The previous Cardiff City Council election took place in 1987. The 1991 election was to be the final election to the district council before its dissolution and replacement, in 1995, by the new County Council of the City and County of Cardiff unitary authority.

==Overview==
All 65 council seats were up for election, though the election in the safe Conservative ward of Heath was delayed, with the results coming later (though not affecting Labour's majority control). Since 1987 Labour had governed in coalition with the SDP–Liberal Alliance. Following the 1991 election it regained a majority on the council.

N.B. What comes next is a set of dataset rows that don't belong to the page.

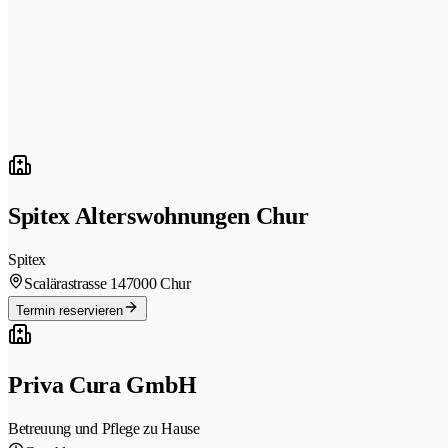
Spitex Alterswohnungen Chur
Spitex
Scalärastrasse 14
7000 Chur
Termin reservieren
Priva Cura GmbH
Betreuung und Pflege zu Hause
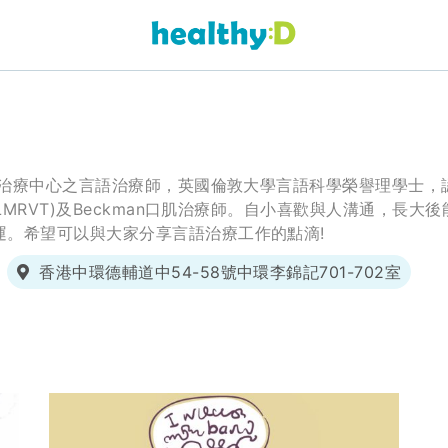
語治療中心之言語治療師，英國倫敦大學言語科學榮譽理學士，認可吞嚥電
線(LMRVT)及Beckman口肌治療師。自小喜歡與人溝通，
運。希望可以與大家分享言語治療工作的點滴!
香港中環德輔道中54-58號中環李錦記701-702室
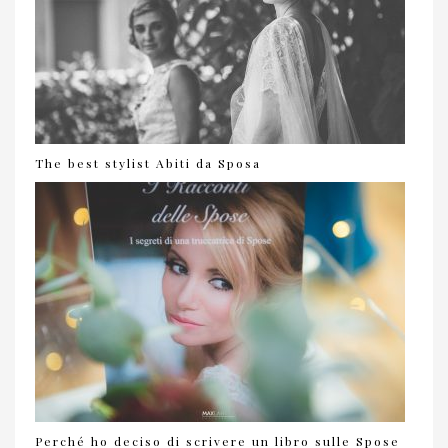
The best stylist Abiti da Sposa
Perché ho deciso di scrivere un libro sulle Spose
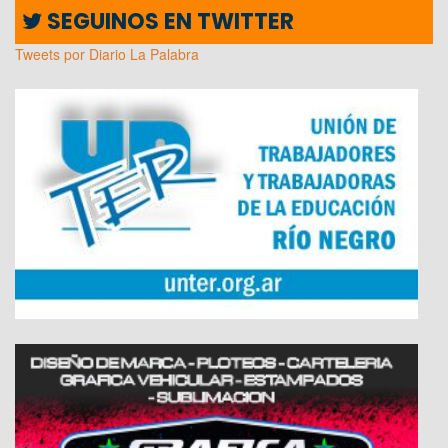
SEGUINOS EN TWITTER
Tweets por Diario La Palabra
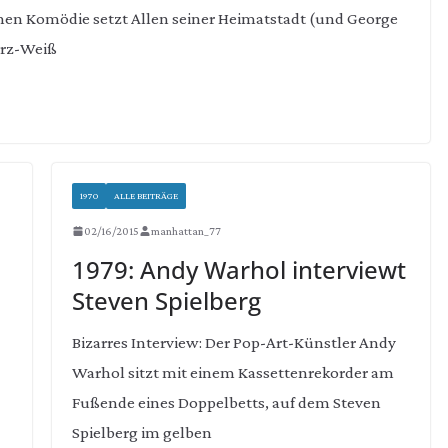
en Komödie setzt Allen seiner Heimatstadt (und George
arz-Weiß
1970
ALLE BEITRÄGE
02/16/2015
manhattan_77
1979: Andy Warhol interviewt
Steven Spielberg
Bizarres Interview: Der Pop-Art-Künstler Andy
Warhol sitzt mit einem Kassettenrekorder am
Fußende eines Doppelbetts, auf dem Steven
Spielberg im gelben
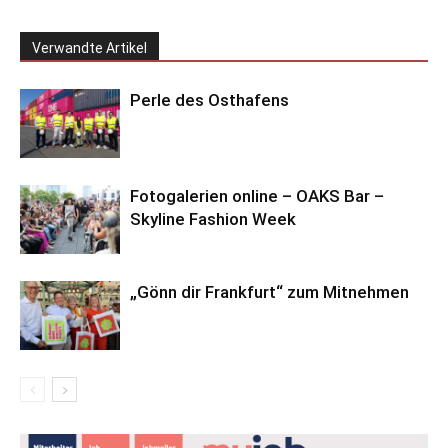
Verwandte Artikel
Perle des Osthafens
Fotogalerien online – OAKS Bar –
Skyline Fashion Week
„Gönn dir Frankfurt“ zum Mitnehmen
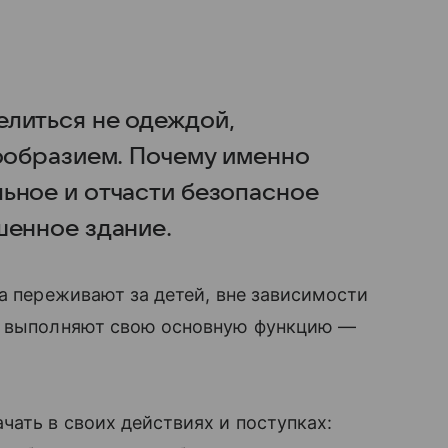
литься не одеждой,
нообразием. Почему именно
ьное и отчасти безопасное
шенное здание.
да переживают за детей, вне зависимости
ни выполняют свою основную функцию —
чать в своих действиях и поступках:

One of the major upsets of the election was the next Cardiff Lord Mayor-to-be, Gerald Brinks, losing his Roath seat. His designated successor, Anthea Thomas, also lost her seat in Llanishen. This meant Cllr Jeff Sainsbury unexpectedly became the new Lord Mayor, four years earlier than planned, as well as leader of the Conservative group on the council.

Labour made 11 gains and lost only one seat, to Independent Betty Campbell, in Butetown. The Conservatives lost 8 seats and the Liberal Democrats lost three.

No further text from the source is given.